In reflecting on this last year and preparing for this next one, I told myself that I get to be sad until August 25th, and then I need to pick up and move on. I know that there will still be days that I am sad, but I cannot continue to sit in a bed of grief (literally). There are days I don't want to leave my bed. There are days I don't. August 25th marks the end of the year of transition. Like my birthday, it marks a new beginning, a rebirth, a passage.

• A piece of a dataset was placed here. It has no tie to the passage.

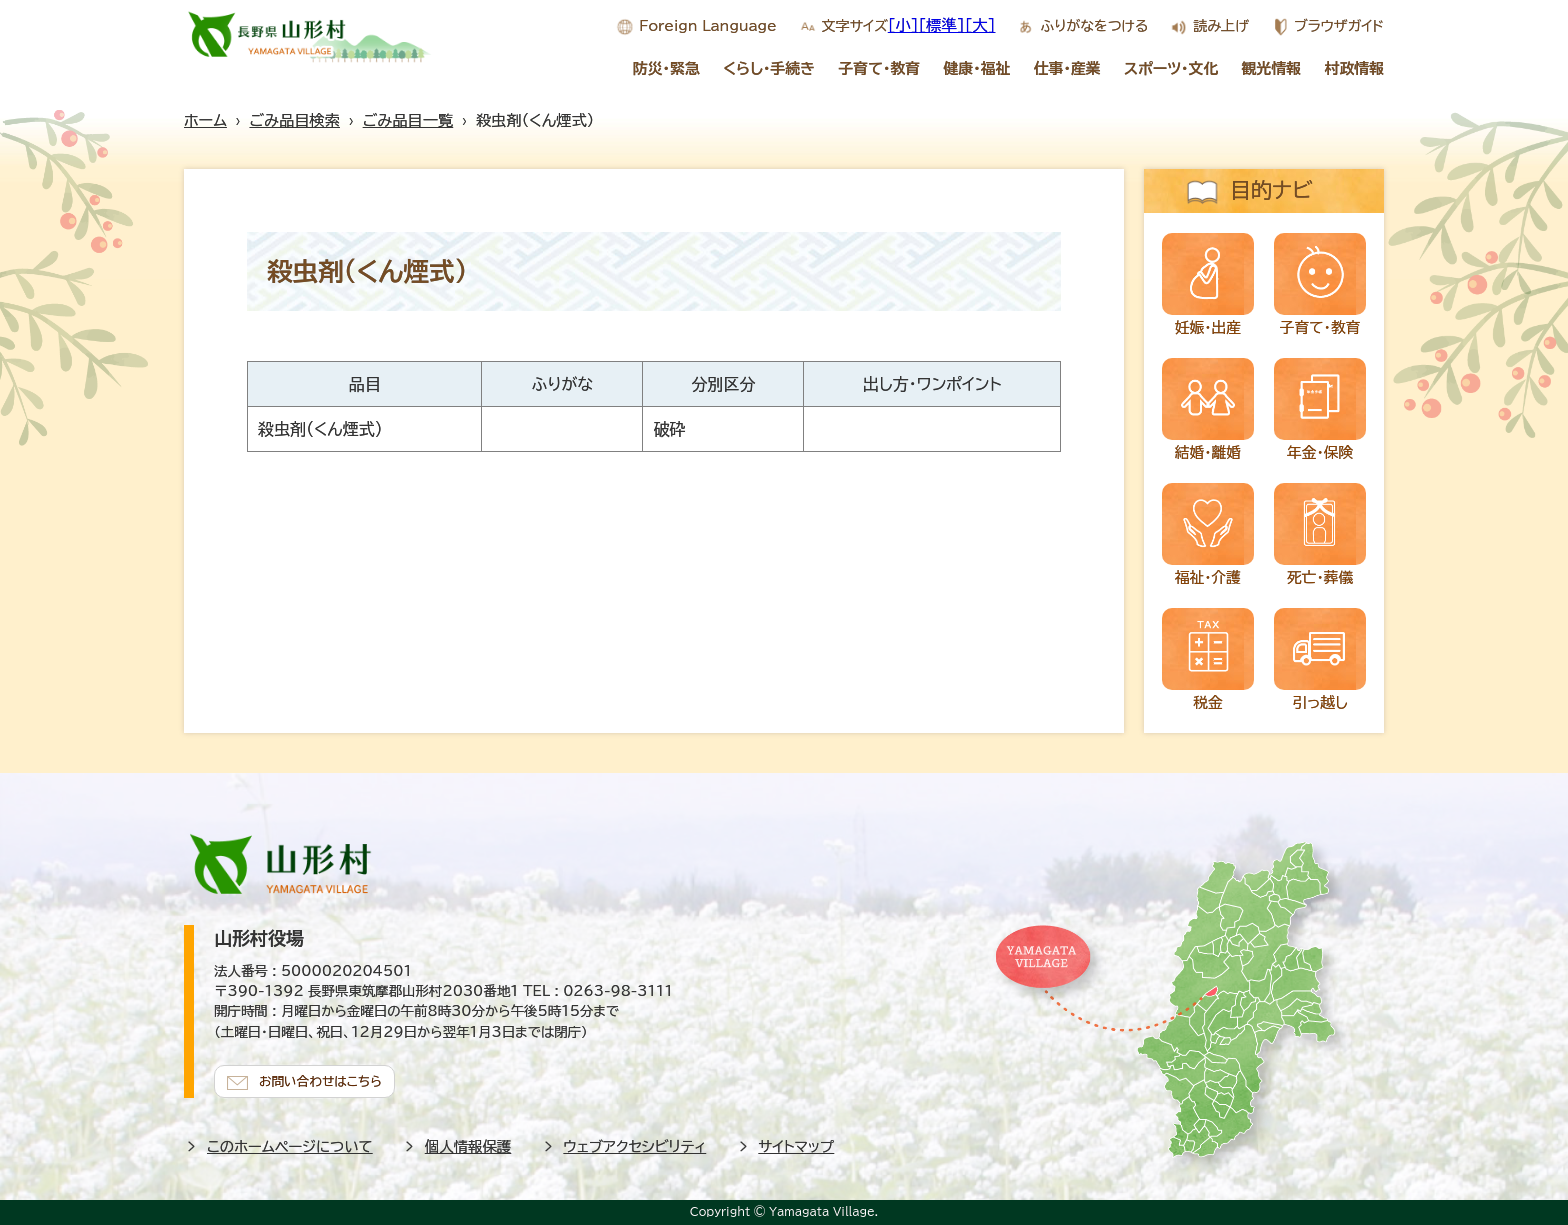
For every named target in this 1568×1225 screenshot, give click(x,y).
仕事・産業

I recognize that to some extent grief is a choice. I have allowed myself to be sad and to mourn the loss of my house, and in some ways, my old identity. And I believe that is important to heal. So grief, make the most of the next six weeks. Because I'm moving on.

Saturday, July 4, 2009

Happy 4th of July

Apparently a neighborhood burning down 2 streets away isn't enough to deter many of you from boldly and stupidly setting off illegal fireworks. My neighbors and I thank you as we had to watch in fear as you set off your pretty fireworks worrying that the dry grass in someone's ill-maintained yard (or in the abandoned house with cheatgrass behind us) would catch fire. To the kids that set off fireworks in the sagebrush, you are lucky that you were able to put the fire out with the hose. I hope that the police scared you straight. I know that you all think you are invincible, that you won't have to go through what we did. I'm sure most of you didn't have to experience that tonight. But bad stuff can and does happen. And I just don't think that fireworks are so cool to take that chance.

Wednesday, July 1, 2009

Fireworks safety

I am asking that you please use fireworks safely this weekend. Remember that we live in a desert and that just beyond the houses is highly flammable grass. I think it is a great time to also teach your children about using fireworks safely.

There have already been fires reported from illegal and unsafe fireworks, and I expect that will continue through the weekend.

Remember that fireworks are illegal in the foothills. While Columbia Village isn't technically considered part of the foothills, Boise is trying to change many of the housing codes to match the foothills because of the lack of buffer between houses and desert land. It is much safer to watch the city's show (you can see them great from here!). Having your home burn down is not an experience I wish upon anyone, and if you can prevent an accident, please do.